» **Data**:

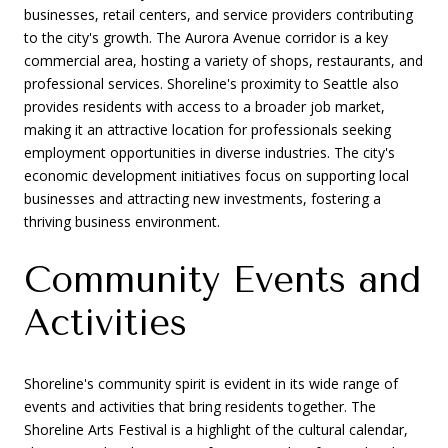
businesses, retail centers, and service providers contributing
to the city's growth. The Aurora Avenue corridor is a key
commercial area, hosting a variety of shops, restaurants, and
professional services. Shoreline's proximity to Seattle also
provides residents with access to a broader job market,
making it an attractive location for professionals seeking
employment opportunities in diverse industries. The city's
economic development initiatives focus on supporting local
businesses and attracting new investments, fostering a
thriving business environment.
Community Events and
Activities
Shoreline's community spirit is evident in its wide range of
events and activities that bring residents together. The
Shoreline Arts Festival is a highlight of the cultural calendar,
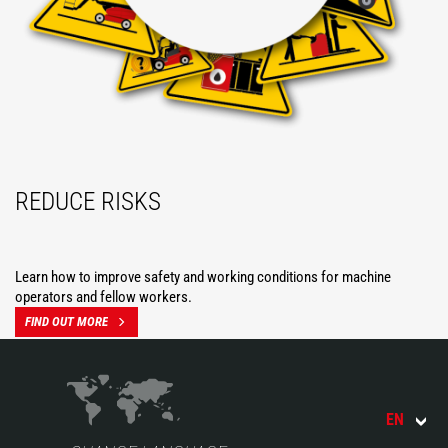
REDUCE RISKS
Learn how to improve safety and working conditions for machine
operators and fellow workers.
FIND OUT MORE
EN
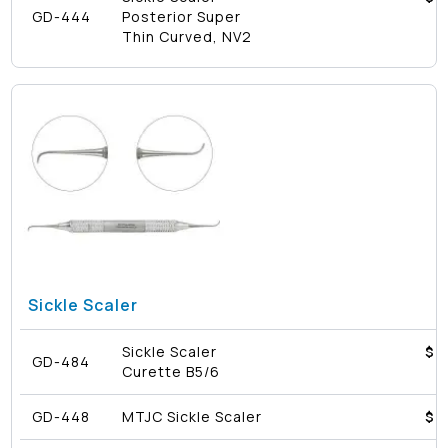
GD-444
Posterior Super
Thin Curved, NV2
Sickle Scaler
Sickle Scaler
$4
GD-484
Curette B5/6
GD-448
MTJC Sickle Scaler
$4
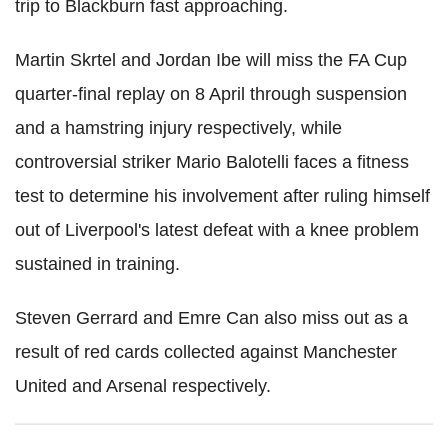
trip to Blackburn fast approaching.
Martin Skrtel and Jordan Ibe will miss the FA Cup
quarter-final replay on 8 April through suspension
and a hamstring injury respectively, while
controversial striker Mario Balotelli faces a fitness
test to determine his involvement after ruling himself
out of Liverpool's latest defeat with a knee problem
sustained in training.
Steven Gerrard and Emre Can also miss out as a
result of red cards collected against Manchester
United and Arsenal respectively.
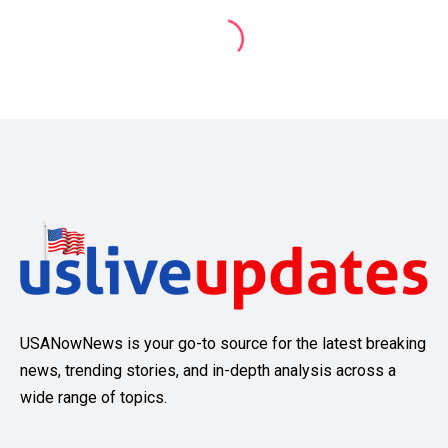
USANowNews is your go-to source for the latest breaking
news, trending stories, and in-depth analysis across a
wide range of topics.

» **Assignment**: Reproduce each line in the listing above that mentions the string "latest".

» **Output of the task**:
out of Liverpool's latest defeat with a knee problem
USANowNews is your go-to source for the latest breaking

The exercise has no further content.